Prepare Global Buyers for Nuances in U.S. Transactions

November 7, 2019

While real estate purchases by foreign buyers have been declining, you should still be prepared to serve these customers well by being able to explain how the buying process in the U.S. differs from their home countries.

Industry leaders from Canada, Mexico, and Jamaica, who spoke Thursday at a session about global business opportunities during the REALTORS® Conference & Expo in San Francisco, detailed some of the main issues for which foreign clients will likely need your guidance. In Canada, for example, homes typically close in a week, whereas it takes an average of 30–45 days in the U.S., said Barb Sukkau, chair of the Canadian Real Estate Association’s Global Committee. There are also fewer transaction costs in Canada, and there is no such thing as escrow.

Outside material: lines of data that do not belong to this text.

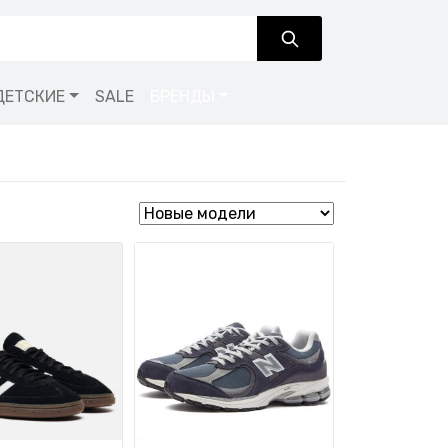
ДЕТСКИЕ
SALE
БРЕНДЫ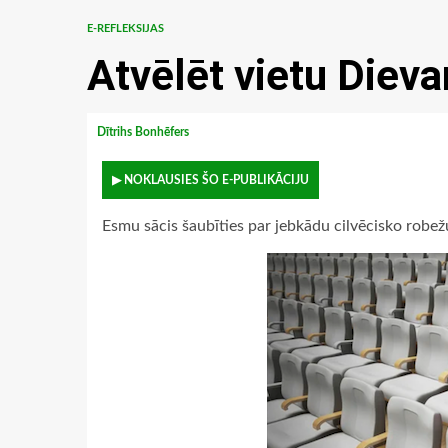
E-REFLEKSIJAS
Atvēlēt vietu Diev
Dītrihs Bonhēfers
▶ NOKLAUSIES ŠO E-PUBLIKĀCIJU
Esmu sācis šaubīties par jebkādu cilvēcisko robež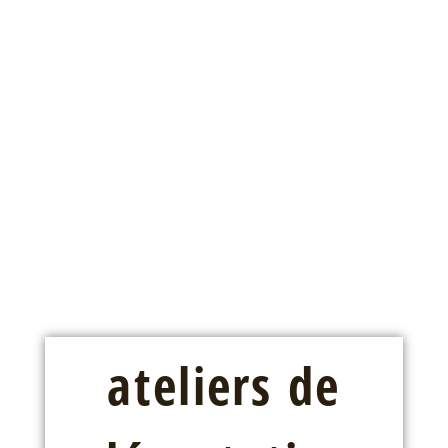
ateliers de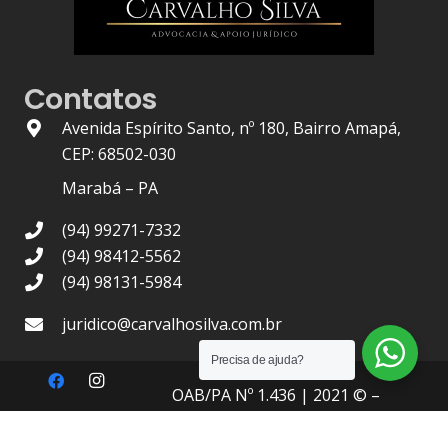
Contatos
Avenida Espírito Santo, nº 180, Bairro Amapá,
CEP: 68502-030
Marabá – PA
(94) 99271-7332
(94) 98412-5562
(94) 98131-5984
juridico@carvalhosilva.com.br
Precisa de ajuda?
OAB/PA Nº 1.436
| 2021 © –
Carvalho Silva Advocacia
, Todos
os Direitos Reservados.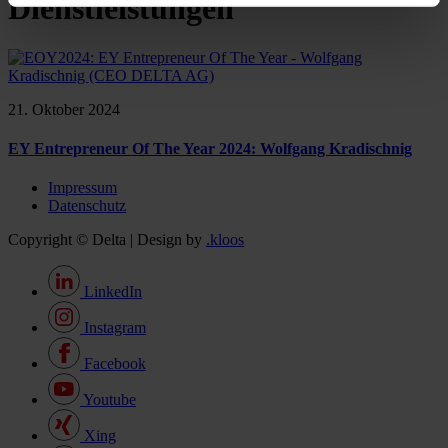
Dienstleistungen
21. Oktober 2024
EY Entrepreneur Of The Year 2024: Wolfgang Kradischnig
Impressum
Datenschutz
Copyright © Delta | Design by
.kloos
LinkedIn
Instagram
Facebook
Youtube
Xing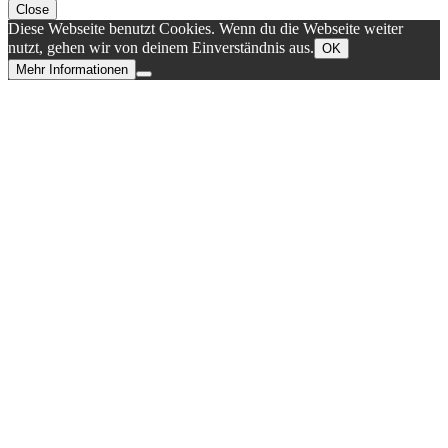
Close
Diese Webseite benutzt Cookies. Wenn du die Webseite weiter
nutzt, gehen wir von deinem Einverständnis aus.
OK
Mehr Informationen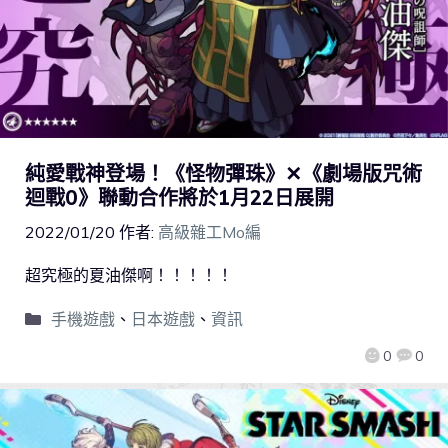
純愛戰神登場！《怪物彈珠》✕《劇場版咒術
迴戰0》聯動合作將於1月22日展開
2022/01/20
作者:
高級雜工Mo編
超究極的夏油傑啊！！！！！
手機遊戲
、
日本遊戲
、
資訊
0
0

“Setting expectations with international clients about the [homebuying] timeline is important,” Sukkau said. “They may have transaction expectations that are different than what you’re used to. For example, in Canada, everything is done electronically; you don’t have to sit at a table face-to-face to sign anything. But in the U.S., [typically] everyone physically comes to the closing table.”

It’s wise to build a relationship with the referring agent, who can help you understand these nuances, said Andrew James, president of the REALTORS® Association of Jamaica. “In Jamaica, it’s criminal not to have clients sign a referral form,” he explained. “Establishing a friendship with the referring agent will make it so much easier when you receive the referral form and are looking for help understanding what things mean.”

Mexico, meanwhile, is the only country in North America that requires homeowners to register their properties with the government, said Robert Barrios, president-elect of AMPI National, Mexico’s largest professional real estate association.  This rule affects the mindset of Mexican buyers purchasing in the U.S. which means that their agents here should clearly explain the legal ramifications of a transaction.

You also should be sensitive to the culture your clients come from and dispel any stereotypes that could hamper the business relationship. “The global media treats Mexico like it’s a single county,” Barrios said. “ ‘They kill and rob everyone in Mexico.’ Yes, we have cartels and a drug trafficking problem, mostly in rural areas. But in Mexico City, you can walk around freely, go to the theater, restaurants are full. The big cities don’t have a security problem.”